The varying types of soils, lawn standards and grasses require different approaches to lawn fertilization. The ideal program provides for uniform moderate growth throughout the season. Such growth can be provided through fertilization programs that use organic forms of nitrogen.
Problems arise when rates and forms of fertilizer cause irregular “spurts of growth,” especially in spring and summer. Turf that is not fertilized enough has little competitive ability against weeds or disease. Nitrogen recommendations and materials tend to overemphasize the dark green color and fast growth response. In too many cases, this has been detrimental to balanced plant growth and health. For example, much emphasis has been given to early spring as the best time to fertilize bluegrass. If a lawn is stunted and has a pale to yellowish-green appearance, a very moderate feeding at this time would be advisable. On the other hand, fertilizing a lawn that already had moderate vigor at the time most of us get “spring gardening fever” will stimulate excessive succulent growth. The grass becomes more susceptible to fungi, which will take their toll a few weeks later during summer stress. In addition, excessive leaf growth usually occurs at the expense of new root growth, placing the plant at a further disadvantage during summer.

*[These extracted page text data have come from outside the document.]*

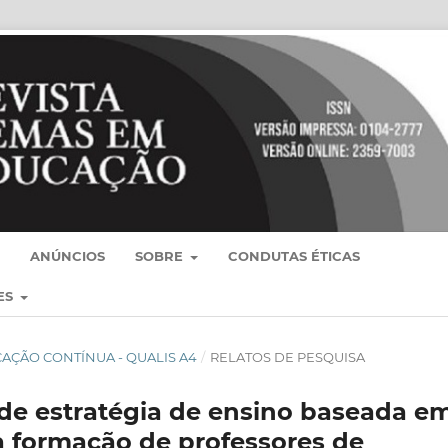
ANÚNCIOS
SOBRE
CONDUTAS ÉTICAS
ES
BLICAÇÃO CONTÍNUA - QUALIS A4
/
RELATOS DE PESQUISA
de estratégia de ensino baseada e
 formação de professores de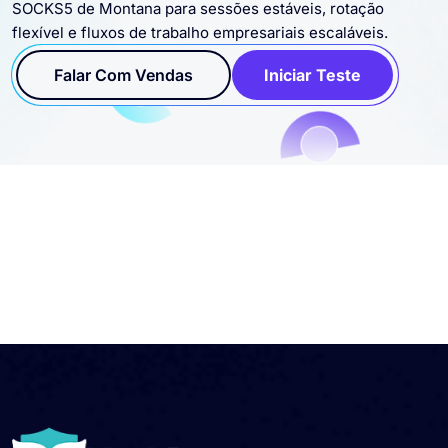
SOCKS5 de Montana para sessões estáveis, rotação
flexível e fluxos de trabalho empresariais escaláveis.
Falar Com Vendas
Iniciar Teste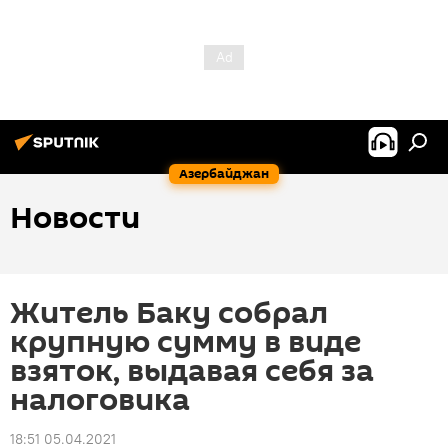
Азербайджан
Новости
Житель Баку собрал
крупную сумму в виде
взяток, выдавая себя за
налоговика
18:51 05.04.2021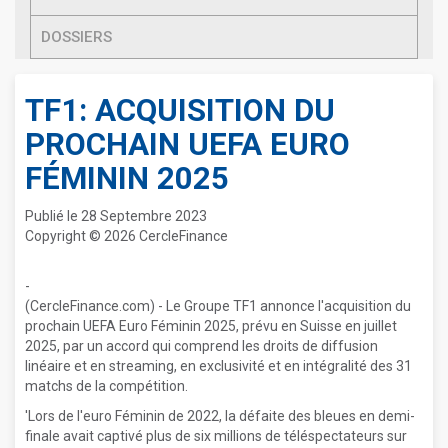
DOSSIERS
TF1: ACQUISITION DU
PROCHAIN UEFA EURO
FÉMININ 2025
Publié le 28 Septembre 2023
Copyright © 2026 CercleFinance
-
(CercleFinance.com) - Le Groupe TF1 annonce l'acquisition du
prochain UEFA Euro Féminin 2025, prévu en Suisse en juillet
2025, par un accord qui comprend les droits de diffusion
linéaire et en streaming, en exclusivité et en intégralité des 31
matchs de la compétition.
'Lors de l'euro Féminin de 2022, la défaite des bleues en demi-
finale avait captivé plus de six millions de téléspectateurs sur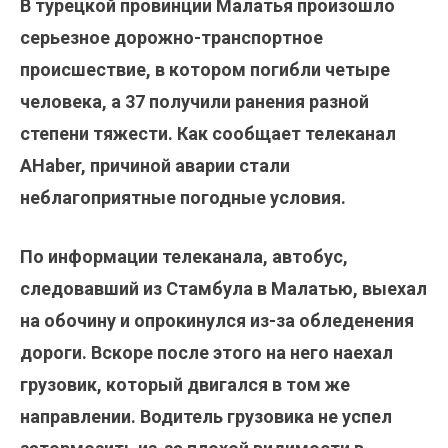
В турецкой провинции Малатья произошло
серьезное дорожно-транспортное
происшествие, в котором погибли четыре
человека, а 37 получили ранения разной
степени тяжести. Как сообщает телеканал
AHaber, причиной аварии стали
неблагоприятные погодные условия.
По информации телеканала, автобус,
следовавший из Стамбула в Малатью, выехал
на обочину и опрокинулся из-за обледенения
дороги. Вскоре после этого на него наехал
грузовик, который двигался в том же
направлении. Водитель грузовика не успел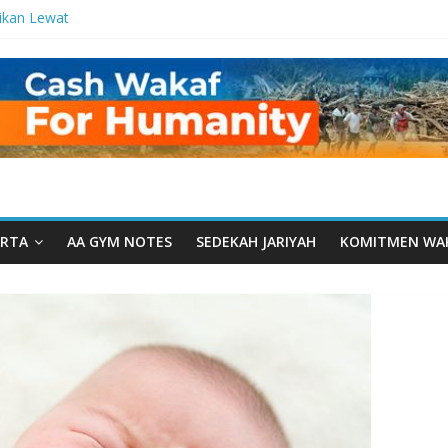
ikan Lewat
tetes
a Manfaat
 dari Serua:
urusan Yayasan
arut Tauhiid
rut Tauhiid
elar: Menjadi
ladanan
RTA
AA GYM NOTES
SEDEKAH JARIYAH
KOMITMEN WA
al: Ketika
wah Menyatu di
akwah, Wakaf
m Wakaf
ntren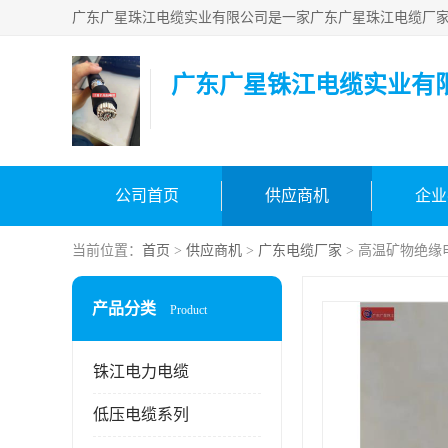
广东广星铢江电缆实业有
公司首页
供应商机
企业
当前位置：
首页
>
供应商机
>
广东电缆厂家
> 高温矿物绝缘
产品分类
Product
铢江电力电缆
低压电缆系列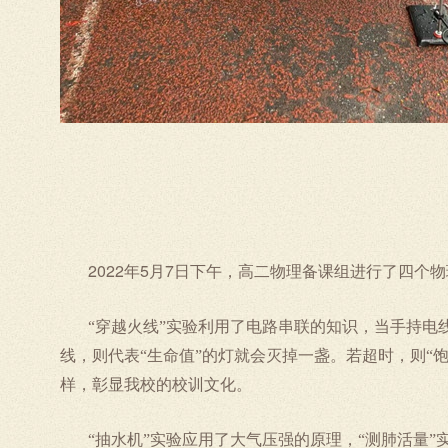
2022
5
7
年
月
日下午，高二物理备课组进行了四个物理
“穿越火线”实验利用了电路串联的知识，当手持
线，则代表“生命值”的灯就会灭掉一盏。若超时，则“饱
样，彰显我校的校训文化。
“抽水机”实验应用了大气压强的原理，“测肺活量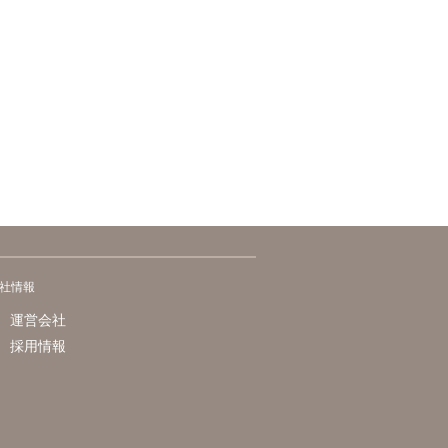
社情報
運営会社
採用情報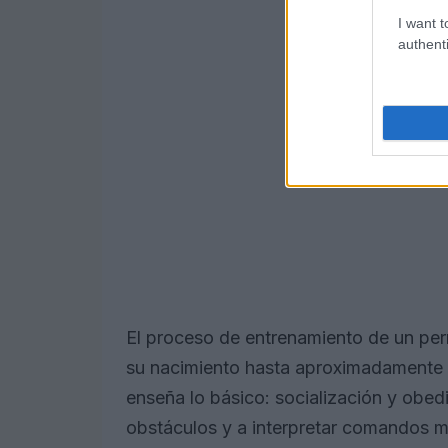
I want t
authenti
El proceso de entrenamiento de un per
su nacimiento hasta aproximadamente lo
enseña lo básico: socialización y obed
obstáculos y a interpretar comandos m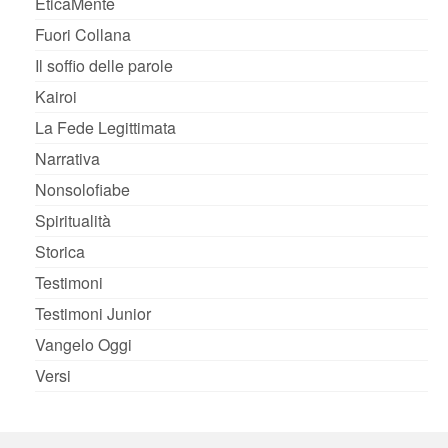
EticaMente
Fuori Collana
Il soffio delle parole
Kairoi
La Fede Legittimata
Narrativa
Nonsolofiabe
Spiritualità
Storica
Testimoni
Testimoni Junior
Vangelo Oggi
Versi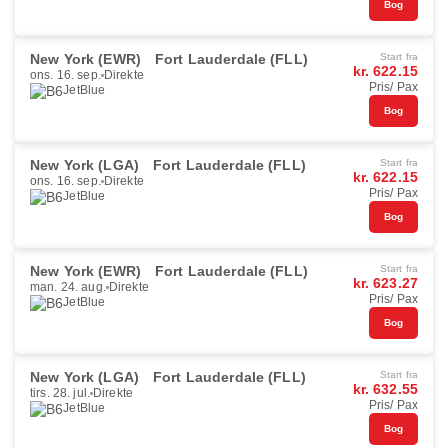
Bog
New York (EWR)
Fort Lauderdale (FLL)
Start fra
kr. 622.15
ons. 16. sep.
Direkte
Pris/ Pax
JetBlue
Bog
New York (LGA)
Fort Lauderdale (FLL)
Start fra
kr. 622.15
ons. 16. sep.
Direkte
Pris/ Pax
JetBlue
Bog
New York (EWR)
Fort Lauderdale (FLL)
Start fra
kr. 623.27
man. 24. aug.
Direkte
Pris/ Pax
JetBlue
Bog
New York (LGA)
Fort Lauderdale (FLL)
Start fra
kr. 632.55
tirs. 28. jul.
Direkte
Pris/ Pax
JetBlue
Bog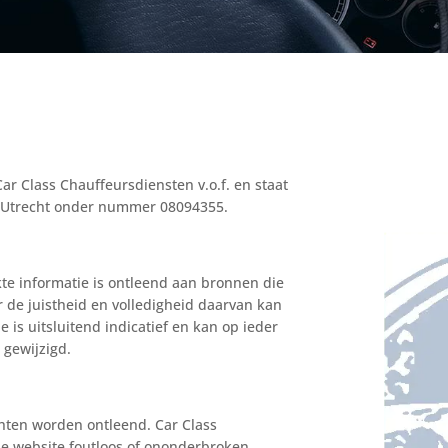
 Class Chauffeursdiensten v.o.f. en staat
e Utrecht onder nummer 08094355.
te informatie is ontleend aan bronnen die
de juistheid en volledigheid daarvan kan
 is uitsluitend indicatief en kan op ieder
gewijzigd.
hten worden ontleend. Car Class
e website foutloos of ononderbroken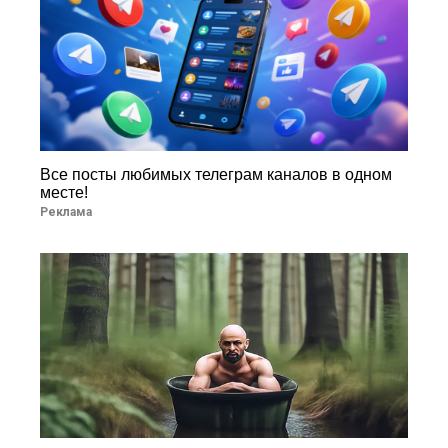
Все посты любимых телеграм каналов в одном
месте!
Реклама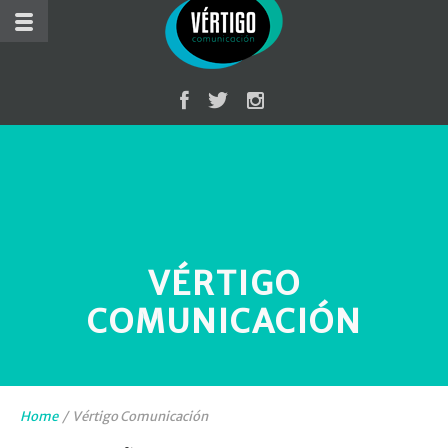
VÉRTIGO
COMUNICACIÓN
Home
/
Vértigo Comunicación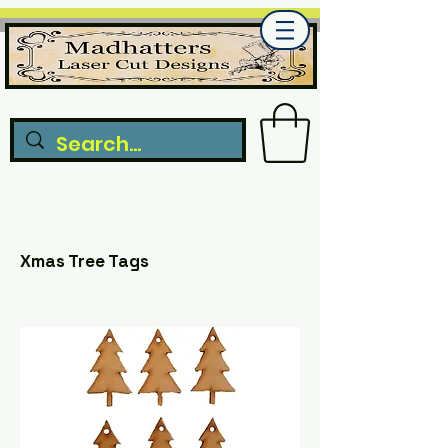
Xmas Tree Tags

Timing Important for Fertilizing
Lawns should be fertilized at least once a year. Additional fertilization will depend on the desired level of turf appearance, turf grass species, soil type and fertilizer carrier. Other fertilizer applications may be desirable and even necessary. If only one fertilization per year is desired, September is an excellent time for it. When a second application is desired, mid-October is a good time for it. Moderate rates in October or November, after days are cool enough to discourage vigorous leaf growth (50 degrees F), will help prolong green color into the winter and at the same time encourage development of a stronger root system for next spring’s growth.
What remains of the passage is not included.